Ces articles expliquent en détail pourquoi l’armée américaine semble forte mais qu’elle ne l’est pas.

Pour résumer, les raisons sont les suivantes:
  • Il s’agit essentiellement d’une éponge à argent public. C’est le plus gros employeur, le plus gros consommateur de combustibles fossiles et le plus important programme de relance économique.
  • C’est le programme le plus cher mais ce n’est en aucun cas le meilleur. La dépense n’est pas une route vers la victoire. La Russie dépense pour sa défense moins de 10% de ce que les USA dépensent, mais en raison d’une grande différence dans des achats, ses systèmes d’armes sont meilleurs et ses troupes plus capables. Dans certains domaines, le matériel et les logiciels militaires russes ont maintenant plusieurs générations d’avance sur les États-Unis.
  • L’armée américaine est incapable de victoire, ni en Europe pendant la Seconde Guerre mondiale, où la plupart des combats ont eu lieu sur le front de l’Est, ni en Corée, ni au Vietnam. Les campagnes d’Afghanistan ou d’Irak ne peuvent être considérées comme des victoires. Cette armée est capable de faire sauter bien des choses, mais elle est incapable de gagner la paix.
Ce qui reste, c’est « s’agiter » : répondre à des menaces fantômes dans le monde entier. Les sous-traitants des militaires doivent être payés, et donc les armes doivent être utilisées, les équipements testés au combat, les bombes larguées. Les officiers veulent envoyer des troupes au carton pour être décorés et promus.
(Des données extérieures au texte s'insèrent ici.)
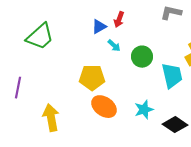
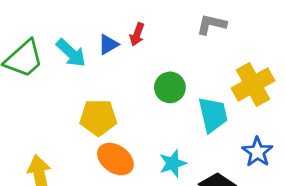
cyan arrow: (114, 46) -> (71, 53), moved, size x1.6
Les politiciens veulent utiliser l’action militaire pour distraire la population des problèmes politiques insolubles à la maison. Peu importe où et pourquoi car le résultat est toujours le même : un autre pays avec des peaux sombres ou des Asiatiques est laissé en ruine ; une autre vague de réfugiés ; un autre terreau pour le terrorisme.

Au fil du temps, le choix des lieux où l’armée américaine peut jouer à ses jeux de guerre s’est réduit comme peau de chagrin. Elle ne peut pas grand chose contre la Russie ou la Chine, car ce serait trop dangereux. L’Afghanistan et l’Irak, ses anciens terrains de jeu, offrent des options limitées pour une activité accrue. Le Moyen-Orient est maintenant beaucoup trop complexe pour les planificateurs de guerre américains et plein de dangers cachés. La Corée du Nord et l’Iran sont beaucoup trop dangereux pour s’y engager militairement ; tout le monde le sait, et les menacer de manière impuissante leur permet en plus d’engranger des victoires de propagande.

Alors, qu’est-ce qu’une institution aussi énorme, corrompue, coûteuse et généralement infructueuse va faire ?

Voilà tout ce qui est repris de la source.